Young people across the UK are turning to side hustles to keep up with rising costs, and the numbers are hard to ignore. Around one in three UK workers now has a side hustle, up two thirds since 2022.

Whilst inflation has cooled from its 2023 peak, everyday prices are still climbing faster than the Bank of England’s target. 

CPI ran at 3.8 percent in the year to August 2025. That has kept pressure on household budgets and pushed many to find extra income online. 

The squeeze is real for younger adults in the UK. The ONS reports the cost of living is the top concern for 16 to 29 year olds, and the Resolution Foundation’s Living Standards Outlook finds a record share of the public reported struggling to live on their income through 2024. 

The online side-hustle surge

Against this backdrop, Prograd says it has helped thousands of young people earn more than £5 million collectively through online side hustles and simple ways to make money from home. The platform pulls together flexible earning opportunities and a “learn and earn” approach that rewards financial education. 

Prograd’s app contains hundreds of gigs, from surveys and testing apps to tutoring and virtual assistant work, as well as a community that has already earned over £5 million.

Why Gen Z is embracing the hustle

Global surveys show Gen Z and younger millennials are pragmatic about money and are prioritising financial security and growth. 

Charities and think tanks also point to rising demand for food and support among young people during the cost-of-living crisis, which is another reason many are looking online for fast, flexible ways to earn. 

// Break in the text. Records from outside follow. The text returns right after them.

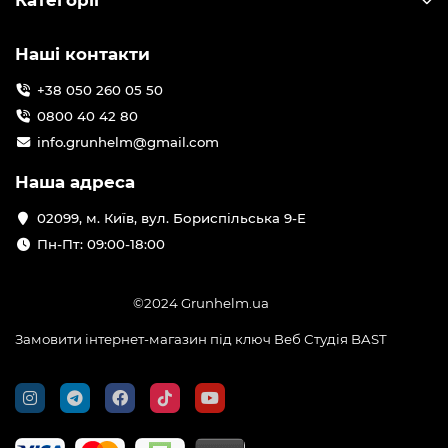
Категорії
Наші контакти
+38 050 260 05 50
0800 40 42 80
info.grunhelm@gmail.com
Наша адреса
02099, м. Київ, вул. Бориспільська 9-Е
Пн-Пт: 09:00-18:00
©2024 Grunhelm.ua
Замовити інтернет-магазин під ключ Веб Студія
BAST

What people are actually doing to earn

The most popular online earners are easy and simple to start. Options include paid surveys, app and game testing, micro-tasks, tutoring, reselling on marketplaces and entry-level freelance work. 

These can be done from a phone or laptop and scaled as confidence grows. The appeal is flexibility and low start-up cost, rather than get-rich-quick promises. 

A human problem that needs practical answers

The story here is not about a sudden love of hustle culture. It is about people trying to make rent, cover travel and keep the lights on. Real household incomes have fallen again in 2023 to 2024 once inflation is factored in, with lower-income households hit hardest. Side hustles are one of the few levers young people can pull quickly. 

For students juggling lectures, carers covering family duties or early-career workers on variable shifts, easy-to-use platforms that help them make extra are becoming more popular.

A nation of hustlers

Young people are not hustling for the sake of it. They are responding to a tough economic climate with practical choices that fit around their lives. Apps that allow them to quickly earn money online are growing in popularity, and they aren’t slowing down any time soon.

For now, our nation of hustlers are doing everything they can to stay financially afloat.